Facebook, The FTC And A New Model For Antitrust

Mark Zuckerberg, CEO of Facebook
To effectively protect competition in the digital age, you need to focus on the true source of power: not scale, but business model. Here's how.
Mark Zuckerberg, CEO of Facebook
Mark Zuckerberg, CEO of Facebook

This week U.S. District Judge James B. Boasberg dismissed the Federal Trade Commission’s complaint against Facebook for anticompetitive behavior, but left the door open to refile the case with more facts within 30 days. But the basis of the complaint should not hinge on the old way of measuring market dominance—by product or geographic market share in absolute percentages reaching some number like 60%. The FTC needs to build its case on the true source of Facebook’s power: not its scale but its business model.

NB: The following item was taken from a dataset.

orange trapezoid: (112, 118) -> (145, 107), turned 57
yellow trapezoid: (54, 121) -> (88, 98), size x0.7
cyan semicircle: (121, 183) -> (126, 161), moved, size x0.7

Facebook’s business model is a spinning rope comprised of three tightly embraided strands. The first strand is the accumulating algorithmic insights that allow ever more precise targeting of users for the revenue-producing customer base of advertisers. The greater the precision, the higher the value to an advertiser, and therefore Facebook’s annual advertising revenue increases nonlinearly. Dynamic pricing capability driven by algorithms can instantly thwart a competitor.

The second strand is the continuous cumulative stream of diverse data. The more data and the more diverse the data, the better the targeting, which then increases the advertising revenue.

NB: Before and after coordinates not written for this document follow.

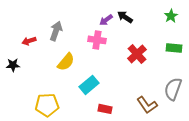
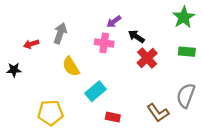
green star: (171, 16) -> (184, 17), size x1.5
black arrow: (125, 17) -> (136, 37), moved
yellow semicircle: (66, 62) -> (71, 67), turned 108

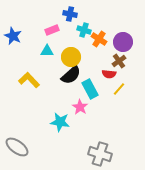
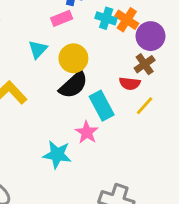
pink rectangle: (52, 30) -> (62, 18), moved
cyan cross: (84, 30) -> (106, 18), moved
orange cross: (99, 39) -> (127, 20), moved
cyan triangle: (47, 51) -> (38, 49), turned -48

In both cases, the cumulative experience and tacit knowledge gained is a powerful competing advantage.

The third strand is the cash it generates. Cash enables risk taking and experimenting with fast-cycle innovations.

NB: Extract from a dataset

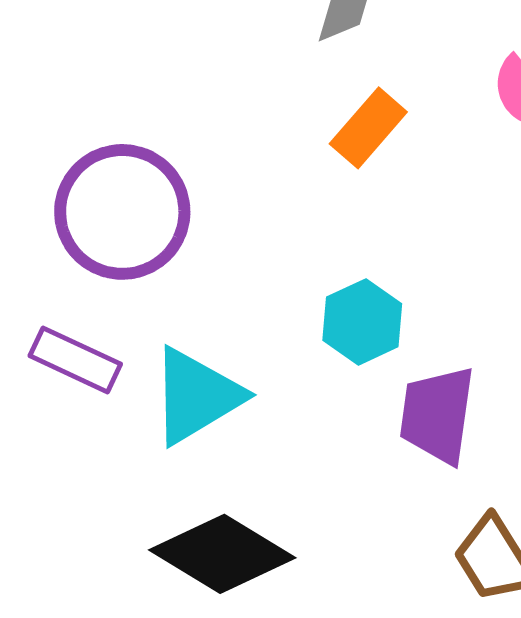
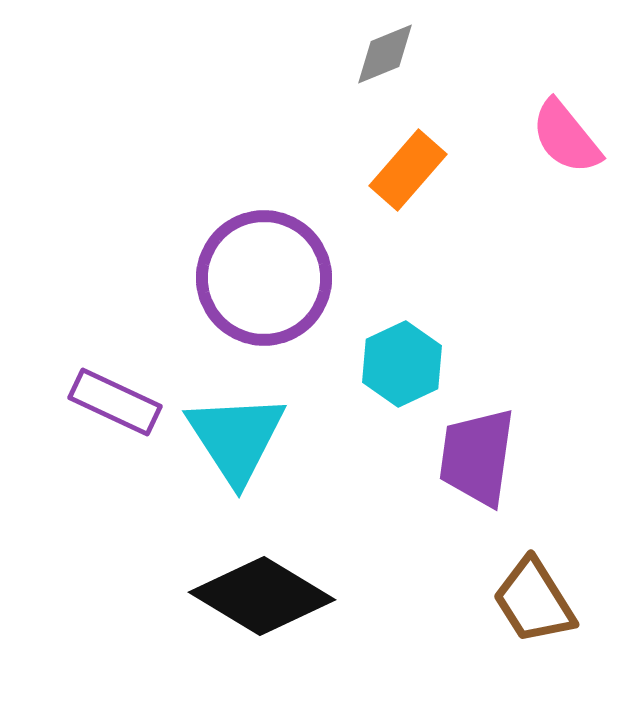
purple circle: (122, 212) -> (264, 278), moved
cyan triangle: (196, 396) -> (236, 438), turned -32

These three strands spinning together at very high speed generate enormous market power that can restrain competition by creating barriers to entry or instilling fear of retaliation through algorithms. Lacking competitors with similar power, Facebook management can unleash its power at will.

So the best way to demonstrate Facebook’s concentration of power or monopolistic behavior is to consider the differential capability and power of its business model and the actions and intent of the management to use it. The right metric is the relative capability compared to another player, and how it restrains competition even when the absolute market share number is small, such as 10% calculated on the traditional basis.

A factual qualitative and quantitative narrative will demonstrate whether Facebook violates the law or has the potential of restraining would-be competitors. The EU conditioned the merger of GE and Honeywell on GE’s divestiture of Gcas, a small business that many other companies in the aircraft industry depended on. A similar action could apply to interoperability with some of Facebook’s capabilities, such as WhatsApp or Instagram.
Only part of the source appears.